#### Exercise data
━━━━━━━━━━━━━━━━
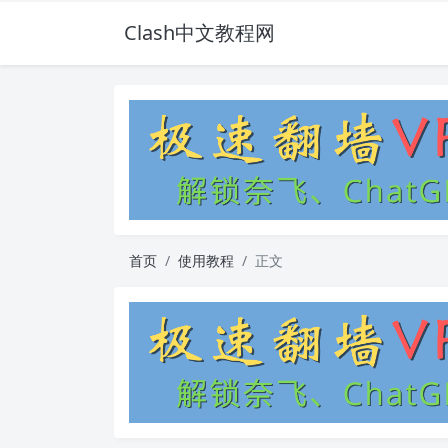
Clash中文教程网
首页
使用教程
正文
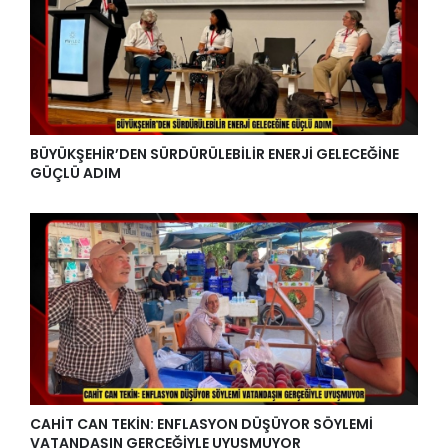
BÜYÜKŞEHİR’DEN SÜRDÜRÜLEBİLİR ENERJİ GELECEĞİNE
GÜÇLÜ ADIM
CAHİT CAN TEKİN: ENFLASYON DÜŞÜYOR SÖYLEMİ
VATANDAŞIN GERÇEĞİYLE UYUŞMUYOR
━━━━━━━━━━━━━━━━
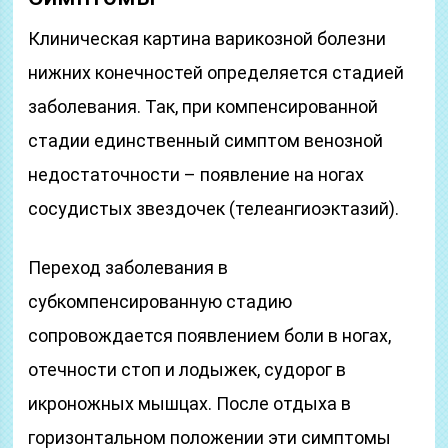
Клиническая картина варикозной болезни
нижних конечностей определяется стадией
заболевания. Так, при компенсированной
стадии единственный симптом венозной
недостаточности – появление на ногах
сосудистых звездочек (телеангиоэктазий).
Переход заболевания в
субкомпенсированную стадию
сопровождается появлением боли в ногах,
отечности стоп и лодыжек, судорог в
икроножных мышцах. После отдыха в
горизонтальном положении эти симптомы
━━━━━━━━━━━━━━━━
#### Task goal
Your task is to copy each line of the data above that holds "ногах".

#### Solution to this problem
недостаточности – появление на ногах
сопровождается появлением боли в ногах,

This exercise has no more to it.